I did a survey and presentation on this topic a few years ago. I
think the NAIS took my handout as a document download at their site.
In response to your questions, I think a five to ten year view is that
it will become clearer that schools are all about communications,
personal relationships, research and presentation. For a while, it
appeared that technology could "create unneeded layers" between
faculty and students. It also appeared that "technology would damage
important skills" such as students being able to receive, keep and use
a syllabus on paper and being able to write down homework assignments
from the chalk or whiteboard onto paper.
Obviously, being "paper trained" was seen as more important than
"using the web," but now those attitudes have reversed. As our
students are more mobile and their schedules more dynamic than fixed,
technology helps ensure clarity of expectations and asynchronous
communications outside of classroom meetings. Content delivery that
had to occur during class time can now be moved to a greater extent to
homework, as teachers use online sites to basically build their own
"text books" of information for students to access and use and
collaborate around.
In the 5 to 20 year future, the relationship between student and
teacher and students to students will continue to be the key factor in
a strong school, but technology is going to rotate round that
relationship and create new opportunities and streams for research,
process, collaboration and presentation. It may be invisible a lot
of time, but that's fine.
I rather like this future, but it does cause a Tech Department to
change its focus. It's possible that the real mission critical uses
of technology may occur entirely outside of the classroom, and maybe
even the school. In fact, technology may enable the classroom
experience to grow in value and importance, even though less
technology is used for that learning experience than school work done
outside of the classroom.
(Not to say that cool technology won't be used in the classroom,
ranging from hand-helds to very-high end rendering stations.

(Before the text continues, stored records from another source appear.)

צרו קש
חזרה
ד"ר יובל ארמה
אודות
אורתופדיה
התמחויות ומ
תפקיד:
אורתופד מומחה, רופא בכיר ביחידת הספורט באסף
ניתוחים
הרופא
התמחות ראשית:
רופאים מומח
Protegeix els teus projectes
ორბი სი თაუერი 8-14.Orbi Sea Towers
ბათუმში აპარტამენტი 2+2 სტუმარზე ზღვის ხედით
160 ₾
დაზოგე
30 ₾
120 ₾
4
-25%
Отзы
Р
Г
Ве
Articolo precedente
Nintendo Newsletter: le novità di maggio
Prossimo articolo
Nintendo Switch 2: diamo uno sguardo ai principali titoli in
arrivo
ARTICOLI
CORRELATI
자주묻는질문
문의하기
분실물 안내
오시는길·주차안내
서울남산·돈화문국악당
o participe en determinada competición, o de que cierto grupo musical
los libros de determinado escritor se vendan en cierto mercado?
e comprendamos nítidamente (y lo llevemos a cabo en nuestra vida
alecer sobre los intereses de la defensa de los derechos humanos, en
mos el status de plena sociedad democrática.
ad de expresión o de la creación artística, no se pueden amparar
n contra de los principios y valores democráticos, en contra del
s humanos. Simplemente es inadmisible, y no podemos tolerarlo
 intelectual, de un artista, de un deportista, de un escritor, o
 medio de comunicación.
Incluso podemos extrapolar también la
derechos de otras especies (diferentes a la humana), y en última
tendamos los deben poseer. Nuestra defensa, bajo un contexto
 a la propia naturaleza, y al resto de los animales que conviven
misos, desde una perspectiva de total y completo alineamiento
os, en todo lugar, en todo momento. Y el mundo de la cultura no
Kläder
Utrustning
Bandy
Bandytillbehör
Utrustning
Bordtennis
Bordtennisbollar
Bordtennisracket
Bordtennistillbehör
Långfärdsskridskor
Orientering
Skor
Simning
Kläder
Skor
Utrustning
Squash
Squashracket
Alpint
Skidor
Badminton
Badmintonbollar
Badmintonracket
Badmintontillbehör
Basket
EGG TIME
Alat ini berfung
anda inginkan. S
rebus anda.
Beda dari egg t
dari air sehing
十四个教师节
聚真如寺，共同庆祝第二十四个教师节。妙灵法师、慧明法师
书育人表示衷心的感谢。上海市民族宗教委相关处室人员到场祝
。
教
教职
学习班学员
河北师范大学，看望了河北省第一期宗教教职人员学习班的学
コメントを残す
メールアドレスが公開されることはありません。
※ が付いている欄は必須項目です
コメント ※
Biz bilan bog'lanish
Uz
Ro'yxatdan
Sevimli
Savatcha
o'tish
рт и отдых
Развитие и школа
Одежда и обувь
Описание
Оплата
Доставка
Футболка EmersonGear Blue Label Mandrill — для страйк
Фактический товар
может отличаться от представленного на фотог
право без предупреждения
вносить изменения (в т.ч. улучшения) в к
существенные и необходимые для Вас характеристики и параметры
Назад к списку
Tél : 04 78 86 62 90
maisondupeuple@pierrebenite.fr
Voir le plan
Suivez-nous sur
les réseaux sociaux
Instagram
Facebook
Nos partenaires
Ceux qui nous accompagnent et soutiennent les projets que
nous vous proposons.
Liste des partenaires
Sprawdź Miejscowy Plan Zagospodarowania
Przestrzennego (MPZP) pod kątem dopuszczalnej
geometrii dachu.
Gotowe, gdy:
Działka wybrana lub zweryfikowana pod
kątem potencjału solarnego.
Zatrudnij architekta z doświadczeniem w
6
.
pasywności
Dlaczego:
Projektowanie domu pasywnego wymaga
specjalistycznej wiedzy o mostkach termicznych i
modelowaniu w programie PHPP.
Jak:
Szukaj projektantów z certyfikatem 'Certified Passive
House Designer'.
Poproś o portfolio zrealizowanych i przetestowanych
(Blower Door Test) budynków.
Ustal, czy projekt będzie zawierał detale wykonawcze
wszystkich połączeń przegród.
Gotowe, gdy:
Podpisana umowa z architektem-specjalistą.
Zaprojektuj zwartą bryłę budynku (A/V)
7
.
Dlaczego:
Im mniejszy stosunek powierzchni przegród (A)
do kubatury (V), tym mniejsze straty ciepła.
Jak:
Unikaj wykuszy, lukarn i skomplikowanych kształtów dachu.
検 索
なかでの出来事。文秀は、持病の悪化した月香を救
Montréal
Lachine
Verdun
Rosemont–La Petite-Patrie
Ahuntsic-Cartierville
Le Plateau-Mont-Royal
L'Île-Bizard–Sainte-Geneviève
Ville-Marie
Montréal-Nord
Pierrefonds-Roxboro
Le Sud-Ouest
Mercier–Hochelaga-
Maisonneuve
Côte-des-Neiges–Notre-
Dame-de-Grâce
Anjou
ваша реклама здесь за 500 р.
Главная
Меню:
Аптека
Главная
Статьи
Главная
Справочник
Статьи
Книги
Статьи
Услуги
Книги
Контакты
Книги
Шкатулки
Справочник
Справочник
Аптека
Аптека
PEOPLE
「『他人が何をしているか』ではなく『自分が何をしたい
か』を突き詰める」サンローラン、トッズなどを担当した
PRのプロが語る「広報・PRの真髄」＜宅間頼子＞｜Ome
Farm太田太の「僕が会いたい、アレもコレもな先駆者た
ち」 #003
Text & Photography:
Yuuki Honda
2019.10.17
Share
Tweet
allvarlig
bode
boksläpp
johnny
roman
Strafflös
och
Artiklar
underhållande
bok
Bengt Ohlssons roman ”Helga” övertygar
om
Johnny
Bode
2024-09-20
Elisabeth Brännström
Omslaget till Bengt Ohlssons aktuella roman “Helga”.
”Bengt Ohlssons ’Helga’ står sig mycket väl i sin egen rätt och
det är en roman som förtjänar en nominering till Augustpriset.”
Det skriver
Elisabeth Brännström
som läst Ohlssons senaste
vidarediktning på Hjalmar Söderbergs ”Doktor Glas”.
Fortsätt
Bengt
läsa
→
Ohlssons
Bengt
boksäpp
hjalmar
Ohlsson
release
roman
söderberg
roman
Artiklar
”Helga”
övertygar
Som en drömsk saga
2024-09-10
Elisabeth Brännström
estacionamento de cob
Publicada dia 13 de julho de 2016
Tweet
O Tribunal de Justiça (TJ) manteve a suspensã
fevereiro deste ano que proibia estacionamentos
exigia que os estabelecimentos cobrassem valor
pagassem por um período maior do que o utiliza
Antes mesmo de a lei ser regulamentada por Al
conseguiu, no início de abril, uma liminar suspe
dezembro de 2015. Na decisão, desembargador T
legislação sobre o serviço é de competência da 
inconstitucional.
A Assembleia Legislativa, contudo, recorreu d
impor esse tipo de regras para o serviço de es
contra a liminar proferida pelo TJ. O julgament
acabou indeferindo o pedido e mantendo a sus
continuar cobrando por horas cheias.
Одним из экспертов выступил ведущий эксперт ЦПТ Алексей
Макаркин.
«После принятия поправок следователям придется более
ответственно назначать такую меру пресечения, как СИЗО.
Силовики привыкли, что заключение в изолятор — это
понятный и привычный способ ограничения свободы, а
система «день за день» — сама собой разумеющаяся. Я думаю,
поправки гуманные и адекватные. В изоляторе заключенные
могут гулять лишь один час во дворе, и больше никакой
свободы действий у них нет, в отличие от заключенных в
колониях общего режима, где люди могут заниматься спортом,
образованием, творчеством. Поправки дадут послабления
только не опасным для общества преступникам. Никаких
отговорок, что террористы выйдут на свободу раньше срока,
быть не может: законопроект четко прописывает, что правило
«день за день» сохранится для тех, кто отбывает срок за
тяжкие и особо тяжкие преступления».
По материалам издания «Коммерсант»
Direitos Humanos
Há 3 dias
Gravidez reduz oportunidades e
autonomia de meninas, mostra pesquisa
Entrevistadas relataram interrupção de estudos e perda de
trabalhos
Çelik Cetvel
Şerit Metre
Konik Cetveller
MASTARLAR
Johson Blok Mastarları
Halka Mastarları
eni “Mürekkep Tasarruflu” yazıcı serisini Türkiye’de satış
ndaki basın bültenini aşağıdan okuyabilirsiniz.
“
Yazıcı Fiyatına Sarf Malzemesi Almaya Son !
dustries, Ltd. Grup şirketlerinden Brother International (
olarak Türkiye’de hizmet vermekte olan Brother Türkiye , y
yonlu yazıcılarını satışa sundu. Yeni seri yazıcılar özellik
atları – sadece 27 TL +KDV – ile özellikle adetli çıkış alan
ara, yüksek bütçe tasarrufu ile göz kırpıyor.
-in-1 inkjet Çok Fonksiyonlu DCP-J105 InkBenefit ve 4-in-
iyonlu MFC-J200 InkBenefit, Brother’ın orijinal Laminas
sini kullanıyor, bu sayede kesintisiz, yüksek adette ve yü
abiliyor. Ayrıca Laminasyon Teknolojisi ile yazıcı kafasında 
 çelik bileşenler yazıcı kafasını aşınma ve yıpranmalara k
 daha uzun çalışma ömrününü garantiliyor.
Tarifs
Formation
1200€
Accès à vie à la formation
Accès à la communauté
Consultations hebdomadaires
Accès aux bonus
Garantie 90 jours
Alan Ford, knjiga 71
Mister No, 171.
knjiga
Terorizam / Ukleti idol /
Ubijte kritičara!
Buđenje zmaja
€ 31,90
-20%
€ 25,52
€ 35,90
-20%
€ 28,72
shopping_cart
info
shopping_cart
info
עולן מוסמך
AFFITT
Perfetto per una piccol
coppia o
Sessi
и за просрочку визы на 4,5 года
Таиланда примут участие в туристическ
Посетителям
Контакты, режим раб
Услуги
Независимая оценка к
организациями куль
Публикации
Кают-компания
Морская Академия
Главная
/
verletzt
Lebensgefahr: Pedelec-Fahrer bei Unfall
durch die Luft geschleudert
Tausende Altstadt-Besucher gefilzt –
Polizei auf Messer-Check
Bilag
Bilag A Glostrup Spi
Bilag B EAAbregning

There
will always be routine and exceptional classroom technology, but it
may not be the most important element in the bigger picture of
things.)
Thanks!
Jim Heynderickx
Director of Technology
American School in London
On Thu, Feb 5, 2009 at 5:16 PM, Steve Taffee
<Steve_Taffee@castilleja.org> wrote:
> Hello everyone -
>
> Readers of this listserv are certainly aware of all of the promise - and hype - about 21st century teaching and learning, and especially the important role that technology will play in it.